Les employés de la Maison-Blanche, y compris la secrétaire de presse Sarah Huckabee Sanders, ont souvent réussi à modérer Donald Trump dans ses moments les plus virulents face à la presse. Le Washington Post note que l’équipe de Com’ a su longtemps résister aux demandes du président de « punir » certains journalistes qui l’avaient énervé, en le convainquant que la réaction qui allait suivre risquerait d’être dévastatrice.

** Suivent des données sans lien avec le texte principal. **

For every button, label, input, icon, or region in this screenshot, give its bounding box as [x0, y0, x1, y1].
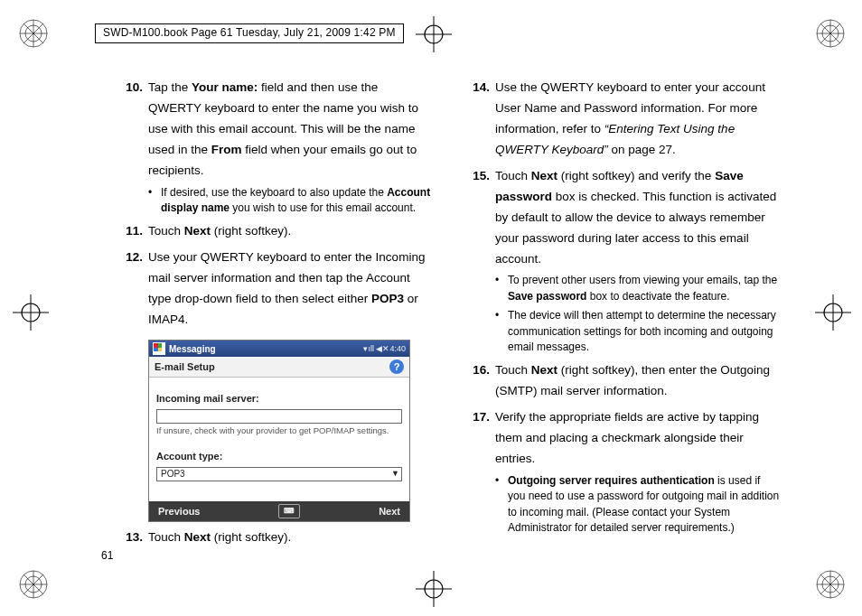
- corner-mark-tr: [815, 18, 846, 49]
- incoming-server-label: Incoming mail server:: [156, 390, 402, 407]
- phone-app-title: Messaging: [165, 341, 363, 357]
- account-type-value: POP3: [161, 466, 185, 481]
- phone-screen-title: E-mail Setup: [155, 359, 215, 376]
- step-number: 13.: [117, 527, 143, 548]
- crop-mark-left: [13, 294, 49, 331]
- crop-mark-bottom-center: [416, 571, 452, 607]
- bullet: Outgoing server requires authentication …: [495, 473, 781, 537]
- bold: POP3: [371, 292, 404, 305]
- text: (right softkey).: [211, 530, 291, 544]
- clock: 4:40: [389, 342, 406, 356]
- step-10: 10. Tap the Your name: field and then us…: [117, 78, 434, 216]
- corner-mark-tl: [18, 18, 49, 49]
- text: (right softkey).: [211, 224, 291, 238]
- text: If desired, use the keyboard to also upd…: [161, 186, 387, 199]
- step-11: 11. Touch Next (right softkey).: [117, 221, 434, 242]
- text: The device will then attempt to determin…: [508, 309, 776, 353]
- bold: Next: [184, 224, 211, 238]
- step-number: 10.: [117, 78, 143, 98]
- corner-mark-bl: [18, 569, 49, 600]
- windows-icon: [153, 342, 165, 355]
- corner-mark-br: [815, 569, 846, 600]
- softkey-next[interactable]: Next: [379, 503, 400, 520]
- incoming-server-hint: If unsure, check with your provider to g…: [156, 425, 402, 435]
- help-icon[interactable]: ?: [389, 359, 404, 374]
- incoming-server-input[interactable]: [156, 409, 402, 424]
- content-columns: 10. Tap the Your name: field and then us…: [117, 78, 781, 554]
- crop-mark-right: [815, 294, 851, 331]
- text: Touch: [148, 530, 184, 544]
- bold: From: [211, 143, 242, 156]
- text: Touch: [495, 169, 531, 182]
- text: Verify the appropriate fields are active…: [495, 410, 759, 465]
- text: (right softkey) and verify the: [557, 169, 715, 182]
- bullet: If desired, use the keyboard to also upd…: [148, 185, 434, 217]
- step-number: 14.: [464, 78, 490, 98]
- text: Tap the: [148, 80, 192, 94]
- page-number: 61: [101, 549, 113, 562]
- bold: Next: [531, 363, 557, 377]
- text: To prevent other users from viewing your…: [508, 274, 777, 286]
- phone-status-bar: Messaging ▾ıll ◀✕ 4:40: [149, 341, 409, 357]
- step-number: 12.: [117, 247, 143, 268]
- column-left: 10. Tap the Your name: field and then us…: [117, 78, 434, 554]
- bold: Your name:: [192, 80, 258, 94]
- text: you wish to use for this email account.: [230, 201, 416, 214]
- bold: Save password: [508, 290, 586, 303]
- text: on page 27.: [608, 143, 676, 156]
- step-number: 16.: [464, 360, 490, 381]
- page-header: SWD-M100.book Page 61 Tuesday, July 21, …: [95, 23, 404, 43]
- signal-icon: ▾ıll ◀✕: [363, 342, 389, 356]
- bullet: The device will then attempt to determin…: [495, 308, 781, 355]
- step-number: 11.: [117, 221, 143, 242]
- account-type-label: Account type:: [156, 448, 402, 465]
- step-17: 17. Verify the appropriate fields are ac…: [464, 407, 781, 536]
- step-13: 13. Touch Next (right softkey).: [117, 527, 434, 548]
- bold: Next: [184, 530, 211, 544]
- phone-screenshot: Messaging ▾ıll ◀✕ 4:40 E-mail Setup ? In…: [148, 340, 410, 522]
- step-number: 17.: [464, 407, 490, 428]
- phone-screen-title-bar: E-mail Setup ?: [149, 357, 409, 378]
- column-right: 14. Use the QWERTY keyboard to enter you…: [464, 78, 781, 554]
- bold: Next: [531, 169, 557, 182]
- step-15: 15. Touch Next (right softkey) and verif…: [464, 166, 781, 356]
- text: Touch: [148, 224, 184, 238]
- bold: Outgoing server requires authentication: [508, 474, 715, 487]
- step-16: 16. Touch Next (right softkey), then ent…: [464, 360, 781, 402]
- step-number: 15.: [464, 166, 490, 187]
- bullet: To prevent other users from viewing your…: [495, 273, 781, 304]
- text: box to deactivate the feature.: [586, 290, 729, 303]
- keyboard-icon[interactable]: ⌨: [278, 504, 300, 518]
- chevron-down-icon: ▼: [391, 467, 399, 481]
- text: Touch: [495, 363, 531, 377]
- step-14: 14. Use the QWERTY keyboard to enter you…: [464, 78, 781, 161]
- crop-mark-top-center: [416, 16, 452, 52]
- phone-softkey-bar: Previous ⌨ Next: [149, 501, 409, 521]
- step-12: 12. Use your QWERTY keyboard to enter th…: [117, 247, 434, 522]
- softkey-previous[interactable]: Previous: [158, 503, 200, 520]
- account-type-select[interactable]: POP3 ▼: [156, 467, 402, 481]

En 2016, Trump candidat aux élections présidentielles a tout de même réussi à empêcher des journalistes d’obtenir leurs accréditations pour assister à ses événements de campagne. Trump président, juillet 2018, l’équipe de Com’ cède et la journaliste de CNN Kaitlan Collins a été exclue d’une conférence de presse, à la Maison-Blanche ce mercredi.  Raison invoquée : elle a été informée que les questions qu’elle avait posées plus tôt dans la journée, au président Donald Trump, et qui portaient sur l’ancien avocat de Trump, Michael Cohen, étaient «inappropriées». Voici quatre de ces questions : « Michael Cohen vous a-t-il trahi, Monsieur le Président ? » ; « Monsieur le président, êtes-vous inquiet de ce que Michael Cohen s’apprête à dire aux procureurs ? » ; « Êtes-vous inquiet de ce qui se dit sur les autres enregistrements, Monsieur le Président ? » ; « Pourquoi Vladimir Poutine n’accepte-t-il pas votre invitation ? » Ces questions concernaient une conversation secrètement enregistrée par Cohen entre lui et Trump en septembre 2016, et dont le contenu a été rendu public mardi soir.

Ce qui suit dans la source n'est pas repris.